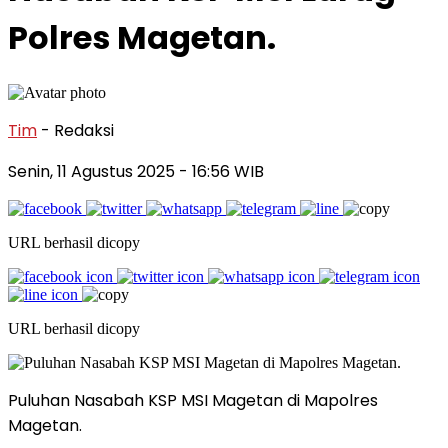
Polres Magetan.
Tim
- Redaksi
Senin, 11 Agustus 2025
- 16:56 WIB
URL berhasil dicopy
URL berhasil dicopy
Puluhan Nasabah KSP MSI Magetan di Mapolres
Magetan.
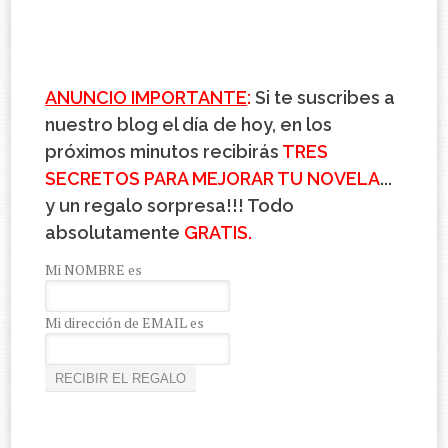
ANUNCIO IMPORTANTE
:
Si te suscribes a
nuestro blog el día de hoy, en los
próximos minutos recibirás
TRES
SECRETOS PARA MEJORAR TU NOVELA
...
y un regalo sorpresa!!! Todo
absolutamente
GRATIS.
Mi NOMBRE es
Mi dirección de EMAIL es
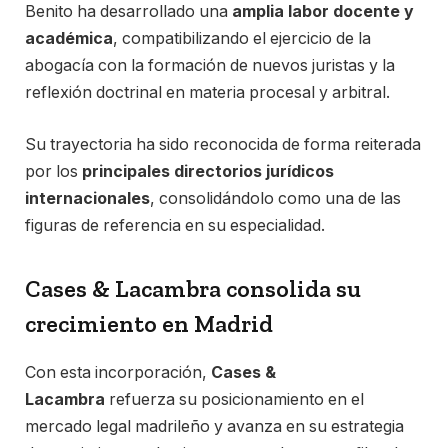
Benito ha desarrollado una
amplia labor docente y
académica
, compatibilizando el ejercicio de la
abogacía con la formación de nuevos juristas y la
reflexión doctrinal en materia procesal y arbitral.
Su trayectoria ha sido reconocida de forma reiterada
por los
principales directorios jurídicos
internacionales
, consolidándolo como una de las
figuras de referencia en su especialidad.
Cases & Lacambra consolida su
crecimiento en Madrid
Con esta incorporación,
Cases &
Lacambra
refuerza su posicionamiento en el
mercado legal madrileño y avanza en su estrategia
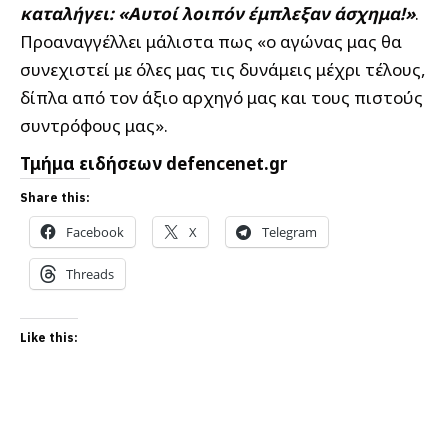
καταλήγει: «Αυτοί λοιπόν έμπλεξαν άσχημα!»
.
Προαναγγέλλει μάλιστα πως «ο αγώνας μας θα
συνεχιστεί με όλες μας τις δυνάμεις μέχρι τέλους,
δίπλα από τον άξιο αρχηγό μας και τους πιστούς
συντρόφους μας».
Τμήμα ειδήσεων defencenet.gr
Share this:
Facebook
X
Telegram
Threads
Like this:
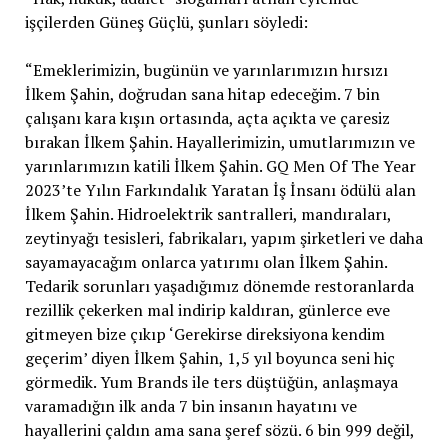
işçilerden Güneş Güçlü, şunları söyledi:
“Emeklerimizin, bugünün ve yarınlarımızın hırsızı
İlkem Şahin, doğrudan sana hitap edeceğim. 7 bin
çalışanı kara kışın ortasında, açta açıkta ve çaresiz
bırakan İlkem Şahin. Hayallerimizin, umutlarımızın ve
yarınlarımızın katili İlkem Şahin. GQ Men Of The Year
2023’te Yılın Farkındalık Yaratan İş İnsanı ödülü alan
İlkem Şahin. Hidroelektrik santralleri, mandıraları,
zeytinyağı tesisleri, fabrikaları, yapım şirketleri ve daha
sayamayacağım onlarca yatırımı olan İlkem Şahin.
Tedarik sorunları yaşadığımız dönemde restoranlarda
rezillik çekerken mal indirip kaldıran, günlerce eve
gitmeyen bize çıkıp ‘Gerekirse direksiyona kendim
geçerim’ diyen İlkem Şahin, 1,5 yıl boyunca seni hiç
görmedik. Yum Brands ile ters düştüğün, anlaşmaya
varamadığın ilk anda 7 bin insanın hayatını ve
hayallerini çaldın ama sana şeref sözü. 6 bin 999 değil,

--

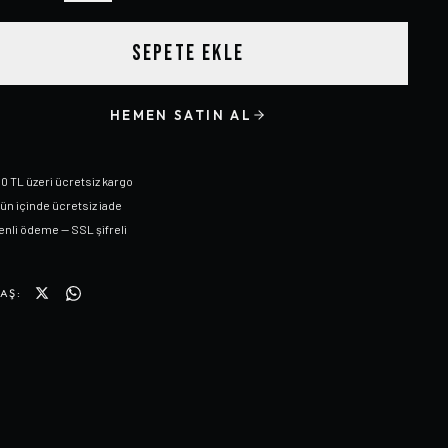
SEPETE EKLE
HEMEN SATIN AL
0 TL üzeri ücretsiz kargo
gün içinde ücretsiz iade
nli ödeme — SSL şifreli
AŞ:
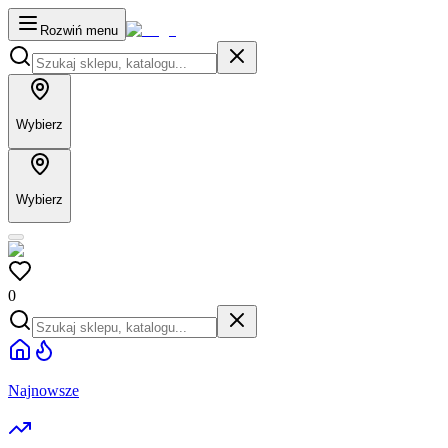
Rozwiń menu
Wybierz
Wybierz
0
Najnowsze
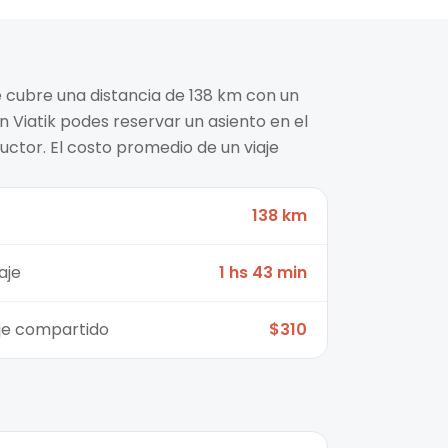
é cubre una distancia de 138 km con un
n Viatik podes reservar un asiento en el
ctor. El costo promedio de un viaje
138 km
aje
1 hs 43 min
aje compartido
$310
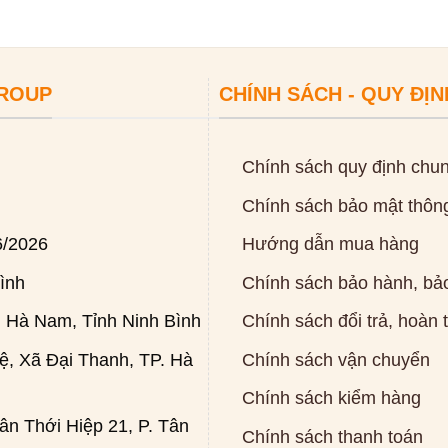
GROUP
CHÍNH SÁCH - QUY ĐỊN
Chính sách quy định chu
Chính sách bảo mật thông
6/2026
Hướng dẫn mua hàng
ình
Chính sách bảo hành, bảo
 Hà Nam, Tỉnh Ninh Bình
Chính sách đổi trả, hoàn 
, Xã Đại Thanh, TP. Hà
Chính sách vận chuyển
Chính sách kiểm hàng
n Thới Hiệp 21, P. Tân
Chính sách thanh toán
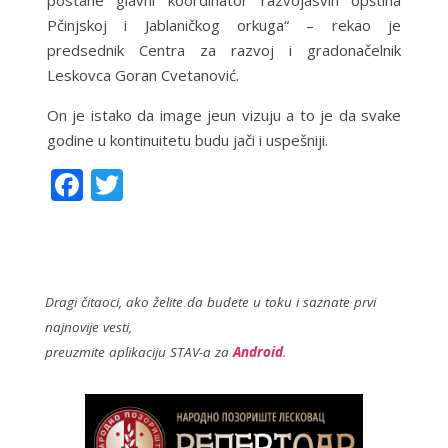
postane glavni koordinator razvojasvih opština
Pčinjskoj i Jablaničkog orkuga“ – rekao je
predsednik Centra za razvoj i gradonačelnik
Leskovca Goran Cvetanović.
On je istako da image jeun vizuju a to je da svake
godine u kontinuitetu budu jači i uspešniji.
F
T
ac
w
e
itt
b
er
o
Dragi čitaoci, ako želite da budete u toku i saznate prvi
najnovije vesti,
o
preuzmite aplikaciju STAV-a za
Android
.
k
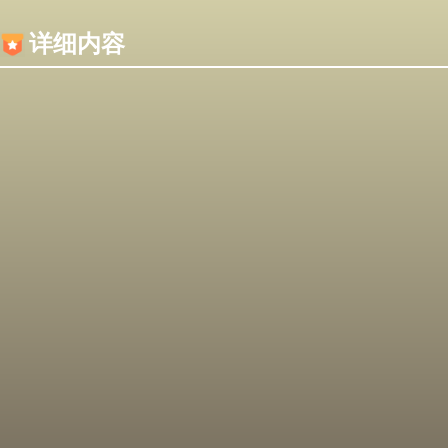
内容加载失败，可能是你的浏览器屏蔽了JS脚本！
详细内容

---

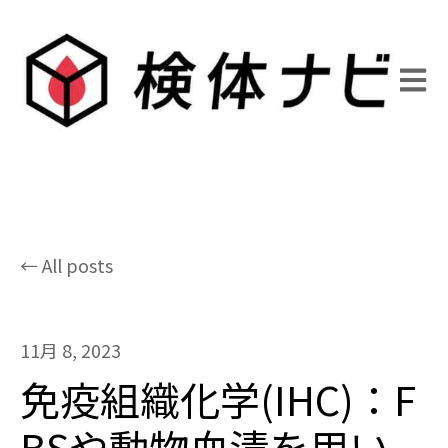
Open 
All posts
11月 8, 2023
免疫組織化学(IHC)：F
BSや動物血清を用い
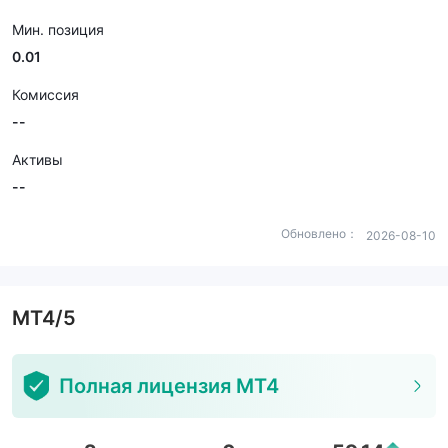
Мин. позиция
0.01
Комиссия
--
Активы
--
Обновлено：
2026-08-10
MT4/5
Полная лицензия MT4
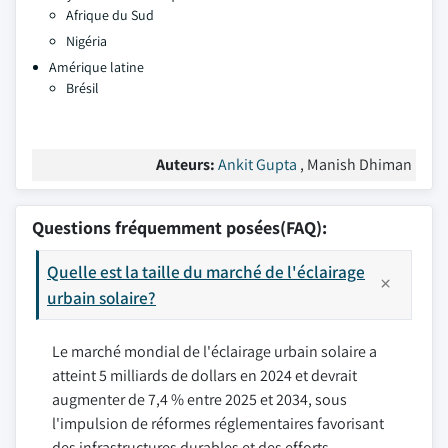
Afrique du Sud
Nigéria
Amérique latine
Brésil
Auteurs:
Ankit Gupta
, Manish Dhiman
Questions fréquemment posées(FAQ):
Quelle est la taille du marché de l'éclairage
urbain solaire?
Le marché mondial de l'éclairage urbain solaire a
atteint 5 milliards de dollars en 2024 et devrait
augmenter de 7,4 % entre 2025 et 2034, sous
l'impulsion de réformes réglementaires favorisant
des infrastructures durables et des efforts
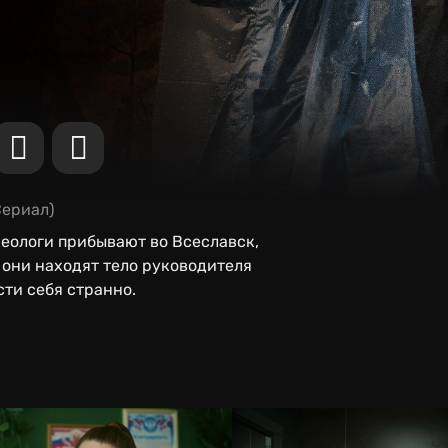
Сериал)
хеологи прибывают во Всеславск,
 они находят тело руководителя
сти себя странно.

_What this task involves_:
Would you copy all lines in the records where the string "solaire" appears?

_Exercise answer_:
urbain solaire?
Le marché mondial de l'éclairage urbain solaire a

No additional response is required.